WASHINGTON (Updated Nov. 28, 11:45 a.m. ET) — President Barack Obama will visit custom injection molder Rodon Group LLC in Hatfield, Pa., on Nov. 30 as part of his week-long effort to garner support for his proposal to extend tax cuts for middle-income people and end them for families who make more than $250,000 a year.
Rodon Group, one of the finalists for the Plastics News processor of the year in January, is a subsidiary of K'Nex Brands LP, which makes K'Nex building toys. The two privately held companies are both owned by Joel Glickman, the inventor of the K'Nex building toy system.
“The president will travel to Montgomery County, Pa. to continue make the public case for action by visiting a business that depends on middle class consumers during the holiday season and could be impacted if taxes go up on 98 percent of Americans at the end of the year,” said a White House representative.
“We are ... excited to welcome the President and show him how we make the K'Nex bricks, rods and connectors you love,” said the company on its Facebook page.
“K'Nex brands and the Rodon Group are honored that President Obama is touring our facility later this week,” added Rodon and K'Nex CEO and President Michael Araten, in a statement issued by the company. “Since 1956, we have been committed to advanced American manufacturing, innovation and entrepreneurship. As a result, K'Nex is exported to over 40 countries around the world.”
Irving Glickman, who founded Rodon in 1956, celebrated his 100th birthday in April.
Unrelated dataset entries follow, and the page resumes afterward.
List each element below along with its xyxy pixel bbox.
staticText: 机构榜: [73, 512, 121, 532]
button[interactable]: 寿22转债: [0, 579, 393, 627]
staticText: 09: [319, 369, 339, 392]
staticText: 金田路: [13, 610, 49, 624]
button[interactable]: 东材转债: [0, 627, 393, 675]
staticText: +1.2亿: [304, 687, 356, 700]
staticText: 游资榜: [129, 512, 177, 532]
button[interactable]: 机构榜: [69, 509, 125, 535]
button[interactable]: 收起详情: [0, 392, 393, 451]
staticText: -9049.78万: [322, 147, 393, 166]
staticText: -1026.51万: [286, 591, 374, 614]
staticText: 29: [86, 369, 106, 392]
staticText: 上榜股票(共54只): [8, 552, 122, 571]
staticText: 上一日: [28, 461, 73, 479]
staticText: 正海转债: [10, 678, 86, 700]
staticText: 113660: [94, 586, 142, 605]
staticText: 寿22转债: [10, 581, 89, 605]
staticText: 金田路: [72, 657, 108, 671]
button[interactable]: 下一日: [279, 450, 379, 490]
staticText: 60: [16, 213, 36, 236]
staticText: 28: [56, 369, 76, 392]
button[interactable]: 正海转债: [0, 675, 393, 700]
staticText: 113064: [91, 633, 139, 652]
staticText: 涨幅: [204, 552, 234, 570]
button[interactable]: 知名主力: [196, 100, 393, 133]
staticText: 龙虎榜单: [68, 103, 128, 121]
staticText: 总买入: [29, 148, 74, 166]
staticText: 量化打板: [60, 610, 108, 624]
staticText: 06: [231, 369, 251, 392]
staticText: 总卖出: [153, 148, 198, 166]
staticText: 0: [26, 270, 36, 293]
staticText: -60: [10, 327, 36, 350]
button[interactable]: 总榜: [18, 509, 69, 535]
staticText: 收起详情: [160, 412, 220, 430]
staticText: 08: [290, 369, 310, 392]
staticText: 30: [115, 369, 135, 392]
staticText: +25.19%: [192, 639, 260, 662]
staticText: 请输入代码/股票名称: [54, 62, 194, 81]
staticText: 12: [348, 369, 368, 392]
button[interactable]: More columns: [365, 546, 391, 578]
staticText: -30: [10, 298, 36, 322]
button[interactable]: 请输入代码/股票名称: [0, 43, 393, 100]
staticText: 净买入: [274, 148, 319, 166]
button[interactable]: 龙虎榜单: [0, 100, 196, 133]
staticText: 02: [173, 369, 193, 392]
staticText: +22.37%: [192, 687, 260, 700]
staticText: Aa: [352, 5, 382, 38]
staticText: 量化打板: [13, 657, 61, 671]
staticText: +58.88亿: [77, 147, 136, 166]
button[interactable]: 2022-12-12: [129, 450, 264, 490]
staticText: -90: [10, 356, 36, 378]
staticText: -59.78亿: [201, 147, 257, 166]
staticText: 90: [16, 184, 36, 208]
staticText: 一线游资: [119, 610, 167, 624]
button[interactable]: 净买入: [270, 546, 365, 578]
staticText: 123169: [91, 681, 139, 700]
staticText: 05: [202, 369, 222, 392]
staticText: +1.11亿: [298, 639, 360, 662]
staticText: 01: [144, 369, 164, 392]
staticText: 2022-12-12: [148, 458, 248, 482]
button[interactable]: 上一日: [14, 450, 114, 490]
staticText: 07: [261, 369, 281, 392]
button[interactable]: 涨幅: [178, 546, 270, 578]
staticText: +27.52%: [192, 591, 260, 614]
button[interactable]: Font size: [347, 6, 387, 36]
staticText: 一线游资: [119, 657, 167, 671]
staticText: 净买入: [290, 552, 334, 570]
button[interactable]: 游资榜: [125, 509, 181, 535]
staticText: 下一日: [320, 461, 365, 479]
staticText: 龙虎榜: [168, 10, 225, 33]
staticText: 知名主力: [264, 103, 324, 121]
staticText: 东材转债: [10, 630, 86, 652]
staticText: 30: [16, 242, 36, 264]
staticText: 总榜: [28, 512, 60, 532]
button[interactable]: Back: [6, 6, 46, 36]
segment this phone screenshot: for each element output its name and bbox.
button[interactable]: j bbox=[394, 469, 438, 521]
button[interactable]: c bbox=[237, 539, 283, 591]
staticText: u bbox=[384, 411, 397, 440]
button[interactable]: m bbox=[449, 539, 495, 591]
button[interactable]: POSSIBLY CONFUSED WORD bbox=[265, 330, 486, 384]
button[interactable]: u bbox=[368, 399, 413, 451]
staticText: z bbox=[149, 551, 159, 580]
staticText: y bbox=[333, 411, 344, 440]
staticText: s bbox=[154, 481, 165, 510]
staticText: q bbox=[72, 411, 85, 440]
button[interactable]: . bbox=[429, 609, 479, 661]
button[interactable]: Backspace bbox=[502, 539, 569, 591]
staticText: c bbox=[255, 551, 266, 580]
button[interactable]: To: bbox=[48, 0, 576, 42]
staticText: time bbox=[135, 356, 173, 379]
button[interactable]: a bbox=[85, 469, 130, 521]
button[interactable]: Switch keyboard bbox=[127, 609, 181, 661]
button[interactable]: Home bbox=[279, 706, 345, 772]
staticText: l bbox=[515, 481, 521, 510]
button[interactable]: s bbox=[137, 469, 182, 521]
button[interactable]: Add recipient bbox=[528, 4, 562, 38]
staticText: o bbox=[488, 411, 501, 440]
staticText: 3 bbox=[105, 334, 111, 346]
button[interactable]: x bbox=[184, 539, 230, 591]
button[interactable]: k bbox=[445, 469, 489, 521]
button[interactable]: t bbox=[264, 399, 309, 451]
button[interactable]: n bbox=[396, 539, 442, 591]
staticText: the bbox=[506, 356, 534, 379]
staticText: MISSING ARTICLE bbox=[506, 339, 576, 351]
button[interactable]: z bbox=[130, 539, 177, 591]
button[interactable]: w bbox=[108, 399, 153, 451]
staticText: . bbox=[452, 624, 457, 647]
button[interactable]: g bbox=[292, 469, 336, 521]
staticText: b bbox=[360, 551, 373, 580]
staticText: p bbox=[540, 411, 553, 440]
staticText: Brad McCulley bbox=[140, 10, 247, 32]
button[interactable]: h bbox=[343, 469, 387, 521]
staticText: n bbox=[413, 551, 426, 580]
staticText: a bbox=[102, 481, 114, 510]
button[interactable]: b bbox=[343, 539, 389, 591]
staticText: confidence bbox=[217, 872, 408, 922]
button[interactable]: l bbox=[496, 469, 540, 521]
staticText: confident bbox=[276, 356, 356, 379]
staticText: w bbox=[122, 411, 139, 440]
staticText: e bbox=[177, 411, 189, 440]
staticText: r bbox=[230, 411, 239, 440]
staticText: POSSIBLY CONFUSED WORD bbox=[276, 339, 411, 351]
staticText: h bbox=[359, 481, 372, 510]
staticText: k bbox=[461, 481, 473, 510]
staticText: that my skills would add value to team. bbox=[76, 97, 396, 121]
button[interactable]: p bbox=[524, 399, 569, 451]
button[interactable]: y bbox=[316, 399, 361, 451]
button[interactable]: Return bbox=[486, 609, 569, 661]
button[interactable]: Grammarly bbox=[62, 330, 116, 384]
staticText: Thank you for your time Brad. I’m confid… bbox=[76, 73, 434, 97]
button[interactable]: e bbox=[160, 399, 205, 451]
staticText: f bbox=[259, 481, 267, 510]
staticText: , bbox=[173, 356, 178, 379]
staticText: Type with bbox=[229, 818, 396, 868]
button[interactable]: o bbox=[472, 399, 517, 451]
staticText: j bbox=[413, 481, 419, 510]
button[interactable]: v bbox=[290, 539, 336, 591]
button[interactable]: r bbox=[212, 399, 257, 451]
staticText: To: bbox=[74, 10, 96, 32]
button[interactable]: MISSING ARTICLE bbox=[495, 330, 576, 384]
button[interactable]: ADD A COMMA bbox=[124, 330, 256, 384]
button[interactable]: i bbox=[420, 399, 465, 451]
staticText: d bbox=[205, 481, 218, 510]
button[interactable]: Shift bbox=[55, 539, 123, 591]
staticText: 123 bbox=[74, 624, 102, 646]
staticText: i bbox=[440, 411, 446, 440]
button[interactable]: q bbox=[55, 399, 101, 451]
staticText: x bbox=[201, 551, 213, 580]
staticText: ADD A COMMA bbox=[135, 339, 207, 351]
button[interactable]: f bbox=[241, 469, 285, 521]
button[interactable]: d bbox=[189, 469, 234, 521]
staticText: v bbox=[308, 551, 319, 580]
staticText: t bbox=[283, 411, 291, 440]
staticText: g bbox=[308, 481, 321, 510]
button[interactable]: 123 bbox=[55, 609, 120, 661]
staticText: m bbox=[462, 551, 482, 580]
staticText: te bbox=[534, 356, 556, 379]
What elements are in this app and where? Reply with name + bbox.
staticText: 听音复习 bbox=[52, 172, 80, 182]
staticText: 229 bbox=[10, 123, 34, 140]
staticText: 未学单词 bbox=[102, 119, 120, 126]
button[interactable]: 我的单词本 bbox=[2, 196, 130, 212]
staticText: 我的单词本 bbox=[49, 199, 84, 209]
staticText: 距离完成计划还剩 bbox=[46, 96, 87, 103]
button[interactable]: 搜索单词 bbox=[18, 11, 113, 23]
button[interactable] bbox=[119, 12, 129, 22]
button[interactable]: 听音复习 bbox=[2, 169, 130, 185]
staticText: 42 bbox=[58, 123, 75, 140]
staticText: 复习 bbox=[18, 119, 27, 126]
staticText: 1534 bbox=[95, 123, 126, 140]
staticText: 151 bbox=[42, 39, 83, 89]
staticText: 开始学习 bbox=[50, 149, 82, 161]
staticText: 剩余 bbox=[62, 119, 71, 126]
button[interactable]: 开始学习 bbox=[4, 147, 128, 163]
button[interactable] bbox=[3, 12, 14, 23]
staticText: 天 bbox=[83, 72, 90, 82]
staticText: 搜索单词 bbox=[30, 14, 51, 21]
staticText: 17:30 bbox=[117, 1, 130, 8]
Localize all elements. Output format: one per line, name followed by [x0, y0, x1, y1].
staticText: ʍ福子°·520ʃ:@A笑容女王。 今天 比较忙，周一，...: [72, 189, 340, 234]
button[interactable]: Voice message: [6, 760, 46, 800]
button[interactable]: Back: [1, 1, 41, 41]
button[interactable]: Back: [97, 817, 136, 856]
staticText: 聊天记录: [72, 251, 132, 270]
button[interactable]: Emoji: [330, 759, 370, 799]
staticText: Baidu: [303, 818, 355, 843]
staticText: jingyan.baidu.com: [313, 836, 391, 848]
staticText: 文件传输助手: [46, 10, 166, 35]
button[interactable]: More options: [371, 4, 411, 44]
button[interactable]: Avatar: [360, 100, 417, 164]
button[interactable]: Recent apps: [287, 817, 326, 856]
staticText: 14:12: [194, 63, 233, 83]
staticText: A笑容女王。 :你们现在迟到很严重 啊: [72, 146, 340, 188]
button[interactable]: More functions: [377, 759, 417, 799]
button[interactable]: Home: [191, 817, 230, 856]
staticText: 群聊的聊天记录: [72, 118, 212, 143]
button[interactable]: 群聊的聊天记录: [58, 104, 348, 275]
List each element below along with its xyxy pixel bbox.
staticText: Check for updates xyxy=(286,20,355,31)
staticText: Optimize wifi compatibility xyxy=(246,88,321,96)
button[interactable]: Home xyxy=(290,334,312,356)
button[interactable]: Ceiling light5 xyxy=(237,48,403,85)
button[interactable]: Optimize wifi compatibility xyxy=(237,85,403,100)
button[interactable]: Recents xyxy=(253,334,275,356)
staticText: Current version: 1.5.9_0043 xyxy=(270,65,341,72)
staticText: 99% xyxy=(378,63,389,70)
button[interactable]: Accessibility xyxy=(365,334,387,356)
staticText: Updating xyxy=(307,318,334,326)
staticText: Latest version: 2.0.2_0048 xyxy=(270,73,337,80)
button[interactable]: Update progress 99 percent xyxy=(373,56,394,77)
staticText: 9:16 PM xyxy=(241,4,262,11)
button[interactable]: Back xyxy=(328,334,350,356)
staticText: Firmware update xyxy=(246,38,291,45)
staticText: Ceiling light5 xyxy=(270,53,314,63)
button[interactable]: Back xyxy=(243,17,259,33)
The company is a leading advocate for U.S. manufacturing, with its motto of “We Beat China Pricing.”
Glickman was a pioneer of synthetic rubber who saw the potential of thermoplastics. He started Rodon with four Stokes injection molding machines in his garage. The company expanded into a small factory, then built its current factory in Hatfield in 1987.
In 1991, his son, Joel Glickman, developed the rods and connectors that became K'Nex toys. After major toy makers rejected the idea, Rodon began molding the parts and started K'Nex Brands LP as a sister company.
Joel's son-in-law, Michael Araten, is now president and CEO of Rodon and K'Nex.
Obama's meeting with Rodon will mark the second time in a week that a plastics company executive has had the President's attention. On Nov. 27, Andra Rush, the head of two auto interior joint ventures, was among the small business owners invited to the White House to discuss the economy.
Rush owns Wayne, Mich.-based Rush Trucking and heads up Dakkota Integrated Systems, a joint venture with Magna International Inc.'s Intier group, and recently launched Detroit Manufacturing Systems, a joint venture with Faurecia SA that will take on some of the business previously located at the former Automotive Components Holdings LLC in Saline, Mich.
Earlier this week, the White House released a report that outlined the impact that middle class tax increases would have on both consumers and the retail industry. The White House also released an analysis by the National Economic Council which said that millions of small-business owners would suffer if the middle class taxes went up next year.
Republicans want to preserve all the Bush tax cuts set to expire Jan. 1, reduce government spending to cut into the nation's debt of more than $16 trillion-plus debt, and close tax loopholes to increase government revenues.
Since 1992, Rodon has manufactured over 30 billion parts for the K'Nex building toy system. K'Nex is distributed to over 30 countries, and over 95 percent of the component parts are made at Rodon, which is an injection molder with a focus on small parts used in more than 100 different industries, including food, beverage, consumer packaged goods, construction and toys.